■ **Task objective**
Write out all the entries word for word and omit any pictures.
*** Data excerpts ***
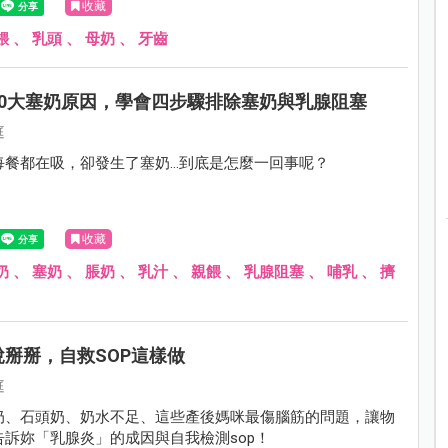
收藏
餵
、
乳頭
、
母奶
、
牙齒
10大塞奶原因，學會四步驟排除塞奶與乳腺阻塞
庭
每餐都在吸，卻發生了塞奶…到底是怎麼一回事呢？
收藏
奶
、
塞奶
、
脹奶
、
乳汁
、
親餵
、
乳腺阻塞
、
哺乳
、
擠
掰掰，自救SOP這樣做
庭
奶、石頭奶、奶水不足、這些產後媽咪最傷腦筋的問題，讓物
告訴妳「乳腺炎」的成因與自我檢測sop！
*** End of Data excerpts ***
■ **Worked solution**
收藏
餵
、
乳頭
、
母奶
、
牙齒
10大塞奶原因，學會四步驟排除塞奶與乳腺阻塞
庭
每餐都在吸，卻發生了塞奶…到底是怎麼一回事呢？
收藏
奶
、
塞奶
、
脹奶
、
乳汁
、
親餵
、
乳腺阻塞
、
哺乳
、
擠
掰掰，自救SOP這樣做
庭
奶、石頭奶、奶水不足、這些產後媽咪最傷腦筋的問題，讓物
告訴妳「乳腺炎」的成因與自我檢測sop！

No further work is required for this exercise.